Exercise directions =
Reproduce exactly the lines below, from the first through the one containing "Sin embargo, esta iniciativa que desde FIAPA", and nothing more.

-- Data follows --

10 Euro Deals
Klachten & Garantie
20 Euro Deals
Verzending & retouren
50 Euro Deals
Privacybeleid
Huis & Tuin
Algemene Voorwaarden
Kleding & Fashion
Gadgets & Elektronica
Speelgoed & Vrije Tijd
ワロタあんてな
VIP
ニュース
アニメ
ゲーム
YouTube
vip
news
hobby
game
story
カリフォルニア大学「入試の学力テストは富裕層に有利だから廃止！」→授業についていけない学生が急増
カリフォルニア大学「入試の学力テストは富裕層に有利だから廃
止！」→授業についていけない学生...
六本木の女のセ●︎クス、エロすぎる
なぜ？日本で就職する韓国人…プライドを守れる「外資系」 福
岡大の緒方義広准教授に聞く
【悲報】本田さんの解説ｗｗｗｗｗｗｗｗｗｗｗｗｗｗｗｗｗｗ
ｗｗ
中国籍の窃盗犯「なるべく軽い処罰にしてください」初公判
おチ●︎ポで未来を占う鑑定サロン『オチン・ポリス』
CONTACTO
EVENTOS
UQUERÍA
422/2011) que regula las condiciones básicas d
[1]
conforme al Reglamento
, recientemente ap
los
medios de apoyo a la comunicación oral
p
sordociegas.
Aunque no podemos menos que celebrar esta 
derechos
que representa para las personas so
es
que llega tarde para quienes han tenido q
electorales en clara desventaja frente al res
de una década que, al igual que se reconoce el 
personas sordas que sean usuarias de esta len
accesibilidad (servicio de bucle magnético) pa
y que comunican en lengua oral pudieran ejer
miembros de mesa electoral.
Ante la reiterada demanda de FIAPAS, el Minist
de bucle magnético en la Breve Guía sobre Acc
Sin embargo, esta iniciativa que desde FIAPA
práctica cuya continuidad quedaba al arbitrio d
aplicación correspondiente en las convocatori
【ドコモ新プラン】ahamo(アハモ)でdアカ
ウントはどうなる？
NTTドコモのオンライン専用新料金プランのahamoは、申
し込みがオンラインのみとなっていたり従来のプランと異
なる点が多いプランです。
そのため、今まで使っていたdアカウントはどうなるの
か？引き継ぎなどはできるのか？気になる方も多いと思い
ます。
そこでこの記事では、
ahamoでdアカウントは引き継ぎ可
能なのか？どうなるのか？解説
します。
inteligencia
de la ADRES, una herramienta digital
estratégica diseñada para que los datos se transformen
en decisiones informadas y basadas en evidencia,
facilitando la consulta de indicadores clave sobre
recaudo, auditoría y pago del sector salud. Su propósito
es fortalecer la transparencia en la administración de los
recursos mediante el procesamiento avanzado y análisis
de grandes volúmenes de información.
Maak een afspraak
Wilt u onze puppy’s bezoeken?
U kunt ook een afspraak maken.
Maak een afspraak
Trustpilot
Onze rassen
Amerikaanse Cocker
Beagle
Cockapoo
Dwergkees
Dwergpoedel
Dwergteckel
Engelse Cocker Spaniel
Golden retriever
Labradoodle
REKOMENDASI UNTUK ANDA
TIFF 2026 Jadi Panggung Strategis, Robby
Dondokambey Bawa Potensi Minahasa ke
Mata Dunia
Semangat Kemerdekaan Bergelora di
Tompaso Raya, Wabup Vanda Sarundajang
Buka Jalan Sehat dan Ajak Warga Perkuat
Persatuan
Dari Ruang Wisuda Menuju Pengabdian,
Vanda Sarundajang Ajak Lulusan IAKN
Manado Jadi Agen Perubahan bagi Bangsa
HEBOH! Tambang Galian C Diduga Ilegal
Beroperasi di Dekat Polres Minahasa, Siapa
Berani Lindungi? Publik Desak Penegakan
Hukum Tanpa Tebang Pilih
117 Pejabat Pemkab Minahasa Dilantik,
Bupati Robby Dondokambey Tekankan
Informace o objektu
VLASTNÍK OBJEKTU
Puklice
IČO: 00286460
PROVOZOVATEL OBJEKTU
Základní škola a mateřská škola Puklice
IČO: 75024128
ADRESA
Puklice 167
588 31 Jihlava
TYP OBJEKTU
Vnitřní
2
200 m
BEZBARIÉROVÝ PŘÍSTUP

-- Data concluded --

Exercise output =
10 Euro Deals
Klachten & Garantie
20 Euro Deals
Verzending & retouren
50 Euro Deals
Privacybeleid
Huis & Tuin
Algemene Voorwaarden
Kleding & Fashion
Gadgets & Elektronica
Speelgoed & Vrije Tijd
ワロタあんてな
VIP
ニュース
アニメ
ゲーム
YouTube
vip
news
hobby
game
story
カリフォルニア大学「入試の学力テストは富裕層に有利だから廃止！」→授業についていけない学生が急増
カリフォルニア大学「入試の学力テストは富裕層に有利だから廃
止！」→授業についていけない学生...
六本木の女のセ●︎クス、エロすぎる
なぜ？日本で就職する韓国人…プライドを守れる「外資系」 福
岡大の緒方義広准教授に聞く
【悲報】本田さんの解説ｗｗｗｗｗｗｗｗｗｗｗｗｗｗｗｗｗｗ
ｗｗ
中国籍の窃盗犯「なるべく軽い処罰にしてください」初公判
おチ●︎ポで未来を占う鑑定サロン『オチン・ポリス』
CONTACTO
EVENTOS
UQUERÍA
422/2011) que regula las condiciones básicas d
[1]
conforme al Reglamento
, recientemente ap
los
medios de apoyo a la comunicación oral
p
sordociegas.
Aunque no podemos menos que celebrar esta 
derechos
que representa para las personas so
es
que llega tarde para quienes han tenido q
electorales en clara desventaja frente al res
de una década que, al igual que se reconoce el 
personas sordas que sean usuarias de esta len
accesibilidad (servicio de bucle magnético) pa
y que comunican en lengua oral pudieran ejer
miembros de mesa electoral.
Ante la reiterada demanda de FIAPAS, el Minist
de bucle magnético en la Breve Guía sobre Acc
Sin embargo, esta iniciativa que desde FIAPA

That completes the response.